:: Your goal ::
Your answer should consist of every line from the records that holds the string "Google".

:: Recorded information ::
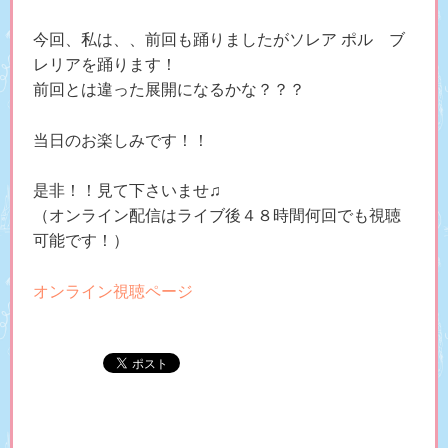
今回、私は、、前回も踊りましたがソレア ポル ブ
レリアを踊ります！
前回とは違った展開になるかな？？？
当日のお楽しみです！！
是非！！見て下さいませ♫
（オンライン配信はライブ後４８時間何回でも視聴
可能です！）
オンライン視聴ページ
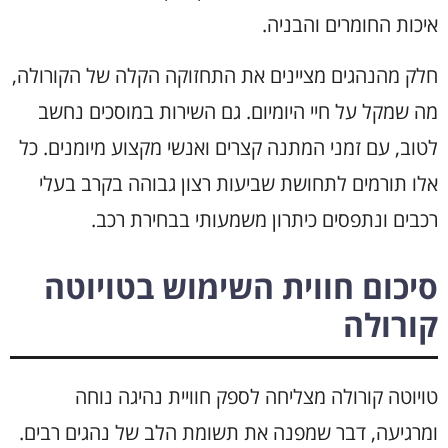
איכות החומרים והבניה.
חלק מהנהגים מציינים את התחזוקה הקלה של הקורולה,
מה שמקל על חיי היומיום. גם השירות במוסכים נחשב
לטוב, עם זמני המתנה קצרים ואנשי מקצוע מיומנים. כל
אלו תורמים לתחושת שביעות רצון גבוהה בקרב בעלי
רכבים ונתפסים כיתרון משמעותי בבחירת רכב.
סיכום חווית השימוש בטויוטה
קורולה
טויוטה קורולה מצליחה לספק חוויית נהיגה נוחה
ומרגיעה, דבר שמפנה את תשומת הלב של נהגים רבים.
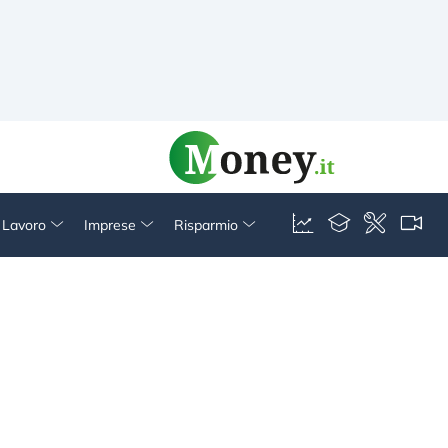
& Lavoro
Imprese
Risparmio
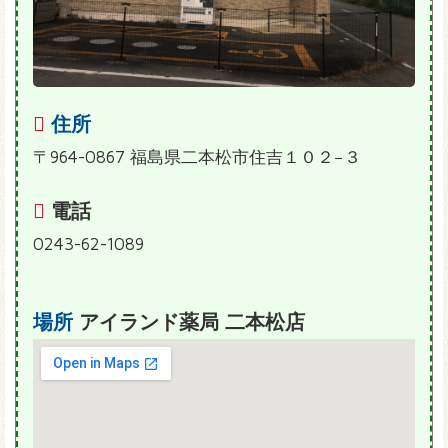
住所
〒964-0867 福島県二本松市住吉１０２−３
電話
0243-62-1089
場所
アイランド薬局 二本松店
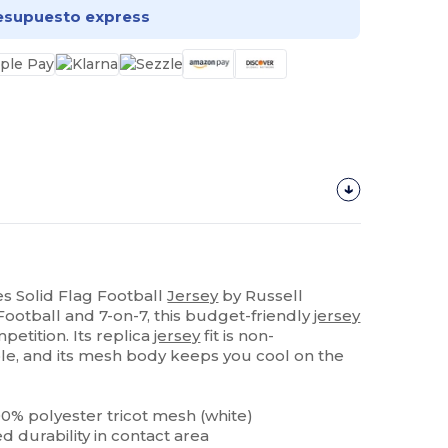
esupuesto express
es Solid Flag Football
Jersey
by Russell
 Football and 7-on-7, this budget-friendly
jersey
mpetition. Its replica
jersey
fit is non-
le, and its mesh body keeps you cool on the
00% polyester tricot mesh (white)
d durability in contact area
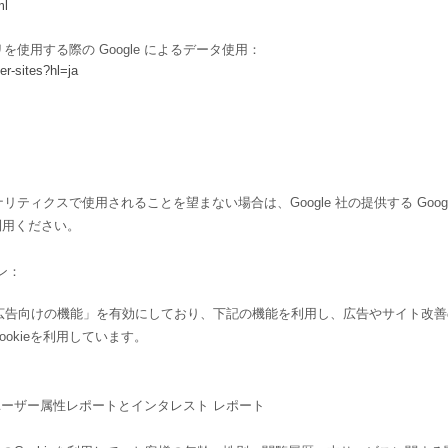
ml
リを使用する際の Google によるデータ使用：
er-sites?hl=ja
ナリティクスで使用されることを望まない場合は、Google 社の提供する Googl
利用ください。
ン：
yticsの広告向けの機能」を有効にしており、下記の機能を利用し、広告やサイト改
ィCookieを利用しています。
ートとユーザー属性レポートとインタレスト レポート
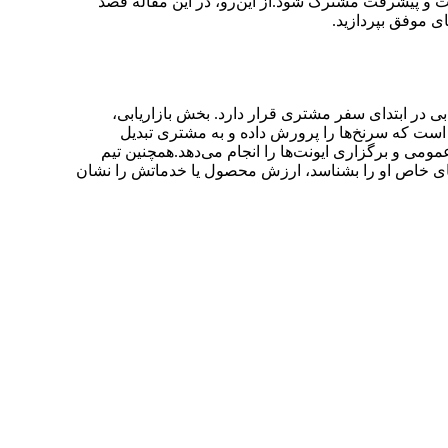
یت و پیشرفت مشترک شود.از این‌رو، در این مقاله قصد
ی موفق بپردازید.
ی در ابتدای سفر مشتری قرار دارد. بخش بازاریابی،
 است که سرنخ‌ها را پرورش داده و به مشتری تبدیل
عمومی و برگزاری ایونت‌ها را انجام می‌دهد.همچنین تیم
ازهای خاص او را بشناسد، ارزش محصول یا خدماتش را نشان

:: Response ::
リを使用する際の Google によるデータ使用：
ナリティクスで使用されることを望まない場合は、Google 社の提供する Googl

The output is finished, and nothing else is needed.